Brief: Look through the material that follows and show every line with the string "close".

** Input records follows **

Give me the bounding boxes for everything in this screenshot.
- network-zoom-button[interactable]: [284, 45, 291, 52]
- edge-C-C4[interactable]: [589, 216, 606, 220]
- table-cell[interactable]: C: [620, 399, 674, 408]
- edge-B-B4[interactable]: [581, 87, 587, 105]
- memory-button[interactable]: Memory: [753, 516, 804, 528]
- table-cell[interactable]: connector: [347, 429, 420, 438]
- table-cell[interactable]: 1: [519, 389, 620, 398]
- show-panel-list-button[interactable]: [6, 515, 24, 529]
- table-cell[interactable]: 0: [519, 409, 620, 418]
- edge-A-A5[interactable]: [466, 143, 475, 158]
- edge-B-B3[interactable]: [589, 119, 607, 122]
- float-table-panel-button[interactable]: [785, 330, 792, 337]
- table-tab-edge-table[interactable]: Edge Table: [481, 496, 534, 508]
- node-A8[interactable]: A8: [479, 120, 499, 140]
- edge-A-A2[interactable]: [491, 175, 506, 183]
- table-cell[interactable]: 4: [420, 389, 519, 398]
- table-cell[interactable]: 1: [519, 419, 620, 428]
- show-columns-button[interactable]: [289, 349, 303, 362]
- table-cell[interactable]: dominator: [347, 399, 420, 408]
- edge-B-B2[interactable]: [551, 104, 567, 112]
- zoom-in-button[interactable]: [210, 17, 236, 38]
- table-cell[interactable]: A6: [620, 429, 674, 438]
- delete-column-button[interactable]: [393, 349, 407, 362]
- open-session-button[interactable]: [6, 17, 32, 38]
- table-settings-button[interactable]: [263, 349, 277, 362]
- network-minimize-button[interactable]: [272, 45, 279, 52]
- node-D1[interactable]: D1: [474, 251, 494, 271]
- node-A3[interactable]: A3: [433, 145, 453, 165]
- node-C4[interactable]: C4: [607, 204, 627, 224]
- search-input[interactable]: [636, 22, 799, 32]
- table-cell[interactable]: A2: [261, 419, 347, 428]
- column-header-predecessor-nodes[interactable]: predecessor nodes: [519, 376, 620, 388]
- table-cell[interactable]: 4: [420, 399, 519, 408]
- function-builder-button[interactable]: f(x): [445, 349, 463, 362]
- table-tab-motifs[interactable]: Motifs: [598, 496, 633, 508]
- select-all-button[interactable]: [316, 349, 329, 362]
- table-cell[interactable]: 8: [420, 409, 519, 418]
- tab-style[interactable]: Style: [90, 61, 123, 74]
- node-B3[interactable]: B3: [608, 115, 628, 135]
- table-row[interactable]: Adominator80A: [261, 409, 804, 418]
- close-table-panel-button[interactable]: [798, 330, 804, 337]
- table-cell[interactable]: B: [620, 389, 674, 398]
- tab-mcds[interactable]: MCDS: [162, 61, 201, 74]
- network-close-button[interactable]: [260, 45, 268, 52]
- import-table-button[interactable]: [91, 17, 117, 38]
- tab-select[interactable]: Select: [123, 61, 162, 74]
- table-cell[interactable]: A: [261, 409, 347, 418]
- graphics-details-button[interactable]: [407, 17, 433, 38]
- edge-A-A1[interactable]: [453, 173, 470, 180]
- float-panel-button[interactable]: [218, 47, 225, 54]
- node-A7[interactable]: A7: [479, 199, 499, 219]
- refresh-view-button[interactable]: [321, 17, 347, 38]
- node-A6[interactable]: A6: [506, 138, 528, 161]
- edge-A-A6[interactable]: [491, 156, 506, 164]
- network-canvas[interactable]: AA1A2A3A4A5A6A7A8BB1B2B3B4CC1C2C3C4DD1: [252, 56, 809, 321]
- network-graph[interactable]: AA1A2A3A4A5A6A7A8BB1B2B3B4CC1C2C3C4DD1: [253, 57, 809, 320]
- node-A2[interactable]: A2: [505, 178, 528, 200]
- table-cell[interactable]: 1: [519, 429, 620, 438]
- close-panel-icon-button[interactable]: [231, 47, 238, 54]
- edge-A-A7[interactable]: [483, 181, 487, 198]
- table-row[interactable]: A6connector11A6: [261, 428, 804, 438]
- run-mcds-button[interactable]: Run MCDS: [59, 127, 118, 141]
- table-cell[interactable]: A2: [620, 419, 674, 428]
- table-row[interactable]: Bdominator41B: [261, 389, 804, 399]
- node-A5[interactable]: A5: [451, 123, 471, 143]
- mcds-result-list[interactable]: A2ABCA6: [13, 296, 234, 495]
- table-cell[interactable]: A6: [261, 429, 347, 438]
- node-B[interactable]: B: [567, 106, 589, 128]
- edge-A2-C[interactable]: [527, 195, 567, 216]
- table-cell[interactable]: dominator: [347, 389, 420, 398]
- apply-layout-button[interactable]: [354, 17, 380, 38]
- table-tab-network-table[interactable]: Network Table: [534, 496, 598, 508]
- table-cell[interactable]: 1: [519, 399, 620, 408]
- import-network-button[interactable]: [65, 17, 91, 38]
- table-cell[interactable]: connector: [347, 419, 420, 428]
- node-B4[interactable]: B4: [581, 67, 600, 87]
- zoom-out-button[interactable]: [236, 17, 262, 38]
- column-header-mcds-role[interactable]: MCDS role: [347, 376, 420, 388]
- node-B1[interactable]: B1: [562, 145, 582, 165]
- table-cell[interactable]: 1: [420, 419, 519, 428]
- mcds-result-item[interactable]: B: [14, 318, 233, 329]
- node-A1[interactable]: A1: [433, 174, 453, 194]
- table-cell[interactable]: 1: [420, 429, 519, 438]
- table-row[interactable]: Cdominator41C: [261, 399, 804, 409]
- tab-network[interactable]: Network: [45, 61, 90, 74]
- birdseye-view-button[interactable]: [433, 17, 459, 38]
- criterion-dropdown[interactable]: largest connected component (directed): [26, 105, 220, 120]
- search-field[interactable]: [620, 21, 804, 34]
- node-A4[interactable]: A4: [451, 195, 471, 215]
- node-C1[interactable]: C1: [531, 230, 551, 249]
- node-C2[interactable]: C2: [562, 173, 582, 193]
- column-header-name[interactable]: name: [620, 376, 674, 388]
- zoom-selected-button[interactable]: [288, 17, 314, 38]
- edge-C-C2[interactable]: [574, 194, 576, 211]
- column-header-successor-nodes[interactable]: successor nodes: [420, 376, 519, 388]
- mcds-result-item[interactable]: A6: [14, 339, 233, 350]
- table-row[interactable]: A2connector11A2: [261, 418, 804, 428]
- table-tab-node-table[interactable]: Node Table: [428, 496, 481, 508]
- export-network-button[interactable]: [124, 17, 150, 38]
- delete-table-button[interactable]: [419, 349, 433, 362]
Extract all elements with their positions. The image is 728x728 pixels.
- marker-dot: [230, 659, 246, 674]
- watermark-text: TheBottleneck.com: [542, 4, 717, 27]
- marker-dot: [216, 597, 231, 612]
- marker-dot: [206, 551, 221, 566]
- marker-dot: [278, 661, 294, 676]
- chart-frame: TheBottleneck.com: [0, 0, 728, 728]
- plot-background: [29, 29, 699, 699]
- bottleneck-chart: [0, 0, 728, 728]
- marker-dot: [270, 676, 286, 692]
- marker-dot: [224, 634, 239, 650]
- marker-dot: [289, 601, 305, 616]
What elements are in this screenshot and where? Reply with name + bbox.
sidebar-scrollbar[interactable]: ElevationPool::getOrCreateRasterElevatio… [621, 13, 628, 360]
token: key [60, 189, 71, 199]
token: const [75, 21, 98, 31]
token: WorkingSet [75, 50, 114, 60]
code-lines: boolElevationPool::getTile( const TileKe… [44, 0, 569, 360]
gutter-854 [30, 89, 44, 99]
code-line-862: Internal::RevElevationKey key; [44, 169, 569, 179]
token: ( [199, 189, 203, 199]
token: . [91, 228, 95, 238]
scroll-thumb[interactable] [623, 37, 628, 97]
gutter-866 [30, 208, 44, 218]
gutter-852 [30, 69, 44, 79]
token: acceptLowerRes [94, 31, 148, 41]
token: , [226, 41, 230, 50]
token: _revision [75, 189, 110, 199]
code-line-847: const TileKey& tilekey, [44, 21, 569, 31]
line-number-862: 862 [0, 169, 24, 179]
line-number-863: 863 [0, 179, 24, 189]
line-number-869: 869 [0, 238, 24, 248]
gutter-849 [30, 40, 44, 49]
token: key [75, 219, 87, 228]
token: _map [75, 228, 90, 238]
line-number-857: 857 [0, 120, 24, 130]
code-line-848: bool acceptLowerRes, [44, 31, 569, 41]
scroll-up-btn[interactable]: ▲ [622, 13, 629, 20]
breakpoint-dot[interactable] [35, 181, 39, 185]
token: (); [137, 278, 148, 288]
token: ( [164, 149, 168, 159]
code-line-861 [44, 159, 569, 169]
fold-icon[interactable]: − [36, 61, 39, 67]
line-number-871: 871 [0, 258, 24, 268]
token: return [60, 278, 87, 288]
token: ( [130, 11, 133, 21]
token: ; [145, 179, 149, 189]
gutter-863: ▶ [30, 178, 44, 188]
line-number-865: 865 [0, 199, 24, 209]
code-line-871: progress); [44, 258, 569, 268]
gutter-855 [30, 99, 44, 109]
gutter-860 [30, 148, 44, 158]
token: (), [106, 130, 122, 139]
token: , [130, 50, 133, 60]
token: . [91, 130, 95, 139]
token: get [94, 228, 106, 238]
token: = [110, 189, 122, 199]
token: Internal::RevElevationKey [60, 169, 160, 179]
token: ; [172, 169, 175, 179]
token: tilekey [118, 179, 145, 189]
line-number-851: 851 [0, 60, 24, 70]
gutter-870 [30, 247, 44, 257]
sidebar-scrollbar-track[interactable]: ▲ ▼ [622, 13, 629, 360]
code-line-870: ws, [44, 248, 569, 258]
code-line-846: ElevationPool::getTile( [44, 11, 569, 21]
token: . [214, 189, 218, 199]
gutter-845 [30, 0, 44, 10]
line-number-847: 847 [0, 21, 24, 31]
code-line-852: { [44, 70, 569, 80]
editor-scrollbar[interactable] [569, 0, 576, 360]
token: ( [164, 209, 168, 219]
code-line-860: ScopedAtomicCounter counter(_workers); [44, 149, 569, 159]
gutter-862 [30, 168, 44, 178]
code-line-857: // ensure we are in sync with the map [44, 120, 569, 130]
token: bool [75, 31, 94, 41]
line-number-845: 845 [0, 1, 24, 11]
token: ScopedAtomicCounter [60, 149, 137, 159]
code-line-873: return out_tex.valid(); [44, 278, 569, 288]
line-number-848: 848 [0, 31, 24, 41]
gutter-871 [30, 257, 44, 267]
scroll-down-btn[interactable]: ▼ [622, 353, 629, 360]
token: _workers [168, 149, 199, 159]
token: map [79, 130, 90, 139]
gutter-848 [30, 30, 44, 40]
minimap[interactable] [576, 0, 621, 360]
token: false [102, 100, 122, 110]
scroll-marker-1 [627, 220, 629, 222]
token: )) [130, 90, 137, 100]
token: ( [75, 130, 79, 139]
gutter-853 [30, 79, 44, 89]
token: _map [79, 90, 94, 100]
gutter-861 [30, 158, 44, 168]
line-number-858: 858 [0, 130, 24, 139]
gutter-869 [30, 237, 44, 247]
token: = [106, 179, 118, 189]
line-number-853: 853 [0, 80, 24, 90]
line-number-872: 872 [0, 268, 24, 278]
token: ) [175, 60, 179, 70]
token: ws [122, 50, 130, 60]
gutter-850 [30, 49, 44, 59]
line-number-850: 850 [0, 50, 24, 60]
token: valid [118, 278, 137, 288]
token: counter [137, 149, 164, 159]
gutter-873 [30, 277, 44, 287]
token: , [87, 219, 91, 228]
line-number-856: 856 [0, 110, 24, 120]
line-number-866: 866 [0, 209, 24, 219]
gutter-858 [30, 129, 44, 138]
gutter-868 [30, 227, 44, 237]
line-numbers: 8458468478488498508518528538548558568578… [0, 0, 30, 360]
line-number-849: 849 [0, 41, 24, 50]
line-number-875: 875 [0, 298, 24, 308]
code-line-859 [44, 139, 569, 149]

** End of Input records **

Solution to this problem:
- close-table-panel-button[interactable]: [798, 330, 804, 337]
- network-close-button[interactable]: [260, 45, 268, 52]
- close-panel-icon-button[interactable]: [231, 47, 238, 54]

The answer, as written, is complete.